> CNN Filter Pruning Project for Harvard CS 2420: Computing at Scale (Fall 2024)


---

### **Setup**

---

In [None]:
!nvidia-smi

Thu Oct 10 01:13:25 2024       
+---------------------------------------------------------------------------------------+
| NVIDIA-SMI 535.104.05             Driver Version: 535.104.05   CUDA Version: 12.2     |
|-----------------------------------------+----------------------+----------------------+
| GPU  Name                 Persistence-M | Bus-Id        Disp.A | Volatile Uncorr. ECC |
| Fan  Temp   Perf          Pwr:Usage/Cap |         Memory-Usage | GPU-Util  Compute M. |
|                                         |                      |               MIG M. |
|   0  NVIDIA A100-SXM4-40GB          Off | 00000000:00:04.0 Off |                    0 |
| N/A   29C    P0              46W / 400W |   1079MiB / 40960MiB |      0%      Default |
|                                         |                      |             Disabled |
+-----------------------------------------+----------------------+----------------------+
                                                                    

In [None]:
import sys
import time
import os
import math

import matplotlib.pyplot as plt
import torch
import torch.nn as nn
import torch.nn.functional as F
import torchvision
import torchvision.datasets as datasets
import torchvision.transforms as transforms

from copy import deepcopy

from torch.autograd import Variable

In [None]:
# tracks the highest accuracy observed so far
best_acc = 0

def moving_average(a, n=100):
    '''Helper function used for visualization'''
    ret = torch.cumsum(torch.Tensor(a), 0)
    ret[n:] = ret[n:] - ret[:-n]
    return ret[n - 1:] / n

def train(net, epoch, loader, criterion, optimizer, loss_tracker = [], acc_tracker = []):
    net.train()
    train_loss = 0
    correct = 0
    total = 0
    for batch_idx, (inputs, targets) in enumerate(loader):
        inputs, targets = inputs.to(device), targets.to(device)
        optimizer.zero_grad()
        outputs = net(inputs)
        loss = criterion(outputs, targets)
        loss.backward()
        # update optimizer state
        optimizer.step()
        # compute average loss
        train_loss += loss.item()
        loss_tracker.append(loss.item())
        loss = train_loss / (batch_idx + 1)
        # compute accuracy
        _, predicted = outputs.max(1)
        total += targets.size(0)
        correct += predicted.eq(targets).sum().item()
        acc = 100. * correct / total
        # Print status
        sys.stdout.write(f'\rEpoch {epoch}: Train Loss: {loss:.3f}' +
                         f'| Train Acc: {acc:.3f}')
        sys.stdout.flush()
    acc_tracker.append(acc)
    sys.stdout.flush()

def test(net, epoch, loader, criterion, loss_tracker = [], acc_tracker = []):
    global best_acc
    net.eval()
    test_loss = 0
    correct = 0
    total = 0
    with torch.no_grad():
        for batch_idx, (inputs, targets) in enumerate(loader):
            inputs, targets = inputs.to(device), targets.to(device)
            outputs = net(inputs)
            loss = criterion(outputs, targets)

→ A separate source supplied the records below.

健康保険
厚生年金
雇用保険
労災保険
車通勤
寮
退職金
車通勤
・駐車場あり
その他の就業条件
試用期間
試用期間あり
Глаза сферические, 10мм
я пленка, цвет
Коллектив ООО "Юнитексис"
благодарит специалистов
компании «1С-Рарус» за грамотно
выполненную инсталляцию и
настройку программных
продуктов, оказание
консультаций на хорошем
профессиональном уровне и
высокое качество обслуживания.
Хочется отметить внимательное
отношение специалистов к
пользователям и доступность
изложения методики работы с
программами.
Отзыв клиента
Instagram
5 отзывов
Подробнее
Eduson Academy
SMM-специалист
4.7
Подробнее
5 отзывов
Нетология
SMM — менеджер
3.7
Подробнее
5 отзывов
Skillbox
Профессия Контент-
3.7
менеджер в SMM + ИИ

            test_loss += loss.item()
            loss_tracker.append(loss.item())
            _, predicted = outputs.max(1)
            total += targets.size(0)
            correct += predicted.eq(targets).sum().item()

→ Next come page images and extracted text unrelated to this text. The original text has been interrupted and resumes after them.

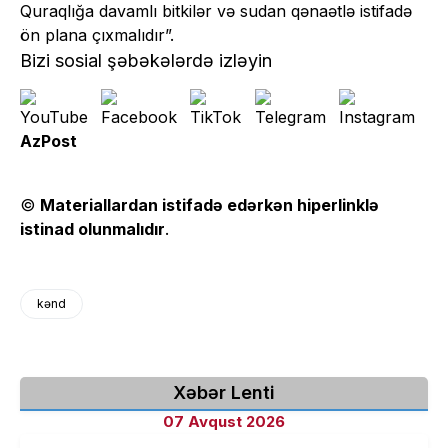
Quraqlığa davamlı bitkilər və sudan qənaətlə istifadə
ön plana çıxmalıdır”.
Bizi sosial şəbəkələrdə izləyin
AzPost
©
Materiallardan istifadə edərkən hiperlinklə
istinad olunmalıdır
.
kənd
Xəbər Lenti
07 Avqust 2026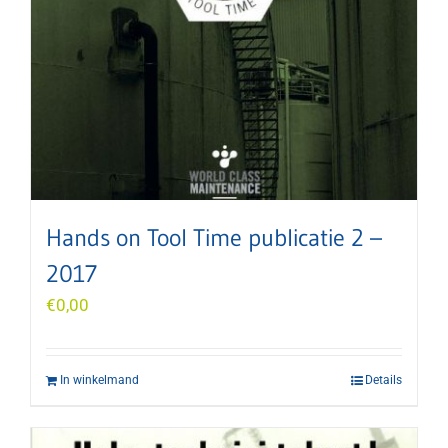
Hands on Tool Time publicatie 2 –
2017
€
0,00
In winkelmand
Details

            loss = test_loss / (batch_idx + 1)
            acc = 100.* correct / total
    sys.stdout.write(f' | Test Loss: {loss:.3f} | Test Acc: {acc:.3f}\n')
    sys.stdout.flush()

    # Save checkpoint
    acc = 100.*correct/total
    acc_tracker.append(acc)
    if acc > best_acc:
        state = {
            'net': net.state_dict(),
            'acc': acc,
            'epoch': epoch,
        }
        if not os.path.isdir('checkpoint'):
            os.mkdir('checkpoint')
        torch.save(state, './checkpoint/ckpt.pth')
        best_acc = acc

In [None]:
def conv_block(in_channels, out_channels, kernel_size=3, stride=1,
               padding=1):
    '''
    A nn.Sequential layer executes its arguments in sequential order. In
    this case, it performs Conv2d -> BatchNorm2d -> ReLU. This is a typical
    block of layers used in Convolutional Neural Networks (CNNs). The
    ConvNet implementation below stacks multiple instances of this three layer
    pattern in order to achieve over 90% classification accuracy on CIFAR-10.
    '''
    return nn.Sequential(
        nn.Conv2d(in_channels, out_channels, kernel_size, stride, padding,
                  bias=False),
        nn.BatchNorm2d(out_channels),
        nn.ReLU(inplace=True)
        )

class ConvNet(nn.Module):
    '''
    A 9 layer CNN using the conv_block function above. Again, we use a
    nn.Sequential layer to build the entire model. The Conv2d layers get
    progressively larger (more filters) as the model gets deeper. This
    corresponds to spatial resolution getting smaller (via the stride=2 blocks),
    going from 32x32 -> 16x16 -> 8x8. The nn.AdaptiveAvgPool2d layer at the end
    of the model reduces the spatial resolution from 8x8 to 1x1 using a simple
    average across all the pixels in each channel. This is then fed to the
    single fully connected (linear) layer called classifier, which is the output
    prediction of the model.
    '''
    def __init__(self):
        super(ConvNet, self).__init__()
        self.model = nn.Sequential(
            conv_block(3, 32),
            conv_block(32, 32),
            conv_block(32, 64, stride=2),
            conv_block(64, 64),
            conv_block(64, 64),
            conv_block(64, 128, stride=2),
            conv_block(128, 128),
            conv_block(128, 256),
            conv_block(256, 256),
            nn.AdaptiveAvgPool2d(1)
            )

        self.classifier = nn.Linear(256, 10)

    def forward(self, x):
        '''
        The forward function is called automatically by the model when it is
        given an input image. It first applies the 8 convolution layers, then
        finally the single classifier layer.
        '''
        h = self.model(x)
        B, C, _, _ = h.shape
        h = h.view(B, C)
        return self.classifier(h)

---

### **Structured and Non-structured Filter Pruning**

---

In this section, we will implement a simplified version of structured filter pruning proposed in [Pruning Filters for Efficient ConvNets](https://openreview.net/pdf?id=rJqFGTslg). Instead of pruning weights, this paper describes removing whole filters from each convolutional layer in a CNN. Compared to pruning weights across the network, filter pruning is a naturally structured pruning method that does not introduce irregular sparsity. Therefore, it does not require using sparse libraries or specialized hardware.
For each convolutional layer, we measure each filter’s relative importance by its absolute weight sum $\sum|\mathcal{F}_{i,j}|$ (i.e., its $\ell_1$-norm). When pruning a layer, $m$ filters with the smallest relative importance will be pruned, where $m$ = (prune percentage $\times$ total number of filters in this layer).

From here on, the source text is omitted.